Within the records below, find each line with the word "Kerstmis" and copy it out.

── Data

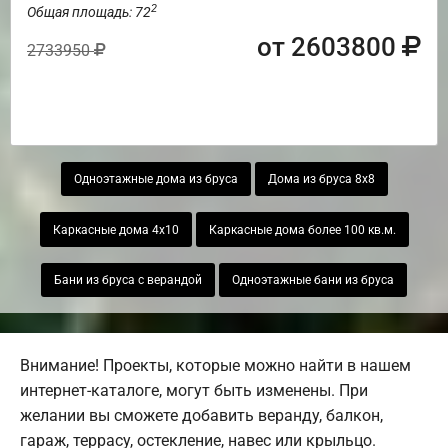
2
Общая площадь: 72
от 2603800
2733950
Одноэтажные дома из бруса
Дома из бруса 8х8
Каркасные дома 4х10
Каркасные дома более 100 кв.м.
Бани из бруса с верандой
Одноэтажные бани из бруса
Внимание! Проекты, которые можно найти в нашем
интернет-каталоге, могут быть изменены. При
желании вы сможете добавить веранду, балкон,
гараж, террасу, остекление, навес или крыльцо.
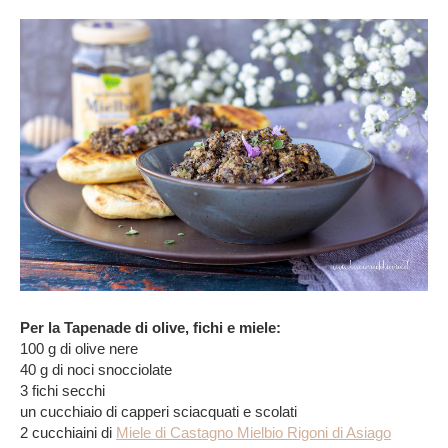
Per la Tapenade di olive, fichi e miele:
100 g di olive nere
40 g di noci snocciolate
3 fichi secchi
un cucchiaio di capperi sciacquati e scolati
2 cucchiaini di
Miele di Castagno Mielbio Rigoni di Asiago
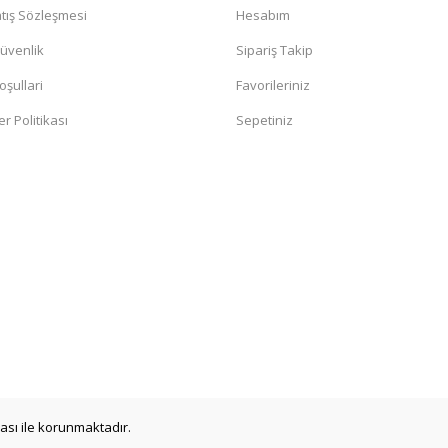
tış Sözleşmesi
Hesabım
Güvenlik
Sipariş Takip
oşullari
Favorileriniz
er Politikası
Sepetiniz
ikası ile korunmaktadır.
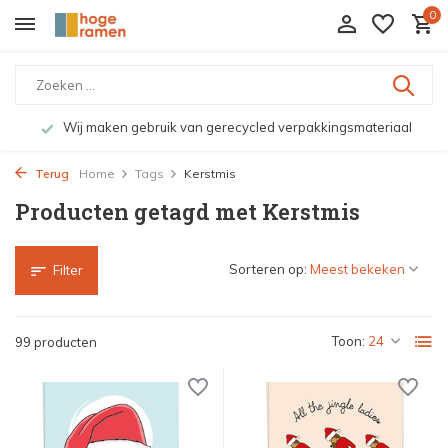
0
Wij maken gebruik van gerecycled verpakkingsmateriaal
Terug
Home
Tags
Kerstmis
Producten getagd met Kerstmis
Sorteren op:
Filter
Toon:
99 producten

────

- Response for this exercise -
Kerstmis
Producten getagd met Kerstmis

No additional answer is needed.